2. Kingdom Discipleship
The next most frequent response signaled the need for more robust understandings and practices of spiritual formation and discipleship in connection with the ethics of Jesus which encompass all of life and find communal as well as personal expression.

3. Comprehensive Mutuality
Just as many responses named the need for a greater theological and practical commitment to expanding our relationships, networks, and streams of learning across lines of diversity (gender, race/ethnicity, tribal affiliation, socio-economic class, and ministry context/model).

4. Responsive Leadership Development
A final issue well worth mentioning based on how often it came up is the need for fresh vision and engagement with regard to our paradigms and models of equipping church leaders, especially as they relate to the rapidly changing nature of our cultural contexts and the dynamics of gender and race.

Rich Villodas
Re-Imagining A Paradigm of Discipleship for Today

Speaking to the area of ecclesiology, Rich’s talk grew out of a central question (a la Bonhoeffer), "What is the Church to be for Christ today?" In short, Rich called our attention to the need to reimagine a paradigm of discipleship that shapes people into the image of Jesus for the sake of the world.
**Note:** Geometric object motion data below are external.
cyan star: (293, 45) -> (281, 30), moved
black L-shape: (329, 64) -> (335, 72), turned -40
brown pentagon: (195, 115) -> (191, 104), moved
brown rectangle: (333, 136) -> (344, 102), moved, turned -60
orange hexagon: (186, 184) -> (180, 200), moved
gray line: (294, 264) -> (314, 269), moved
This, he suggested, is predicated on our embrace of the reality that the church’s singular task is faithfulness to Jesus and his kingdom.

Jo Anne Lyon
Recovering the Imagination of the Early Church

Jo Anne began her remarks with the powerful ultimatum that the American evangelical church of our day must decide if we are going to be nationalistic or Jesus churches. She also referenced a number of strategic opportunities before us, such as reclaiming justice as central to discipleship and increasing opportunities to learn from the non-Western Church.